Volunteers reseed grassland burned by Ordway fire
ORDWAY, Colorado ” Volunteers have begun planting native grass seed on about 4 1/2 square miles left bare by a wildfire around Ordway in southeastern Colorado last month.
The fire charred a total of about 14 square miles, killed two firefighters and destroyed eight homes.
The grass-planting got under way Saturday, a day later than planned because of high winds.
The seeds must be planted less than an inch deep in order to germinate, but that puts them at risk of blowing away, especially if the area doesn’t get rain, said Frank Grant, Crowley County land use administrator.
Ed Hiza, one of the planters, said growing the grasses is tricky.
“It’s very expensive, and there’s no guarantee it’s going to work,” he said. “If we get some moisture, we’ll be all right. If we don’t, it’s going to be a wreck for a long time here.”
The county received $125,000 worth of grass seed on Friday. Planting crews are rushing to get it into the ground by Thursday, a deadline set in the grant. If they miss it, the county might lose the remainder of the grant.
County officials say most of the land being seeded has been fallow for several years because the rights to irrigation water have been sold to city utilities.
“I fear this can happen everywhere else that water’s being sold off the farm ground,” Hiza said.
Grant said donors have been generous since the fire.
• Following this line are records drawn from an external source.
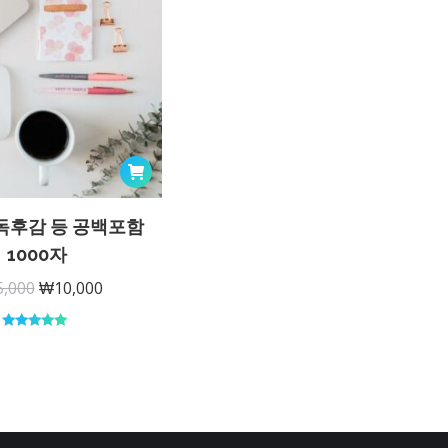
 독후감 등 공백포함
1000자
원
현
5,000
₩
10,000
래
재
가
가
5 중에서
5.00
로 평가
격:
격:
됨
₩25,000.
₩10,000.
“The Mennonite church from Ulysses, Kan., came up with probably 18 to 20 people just to help on the cleanup effort. The fairgrounds building is full of clothes and appliances (for) people who lost their homes. We really appreciate it,” he said.
“As for the rest of the recovery, it’s just going to take time.”
Authorities said the fire was accidentally started by a trash and hay fire that hadn’t been extinguished. They recommended against criminal charges.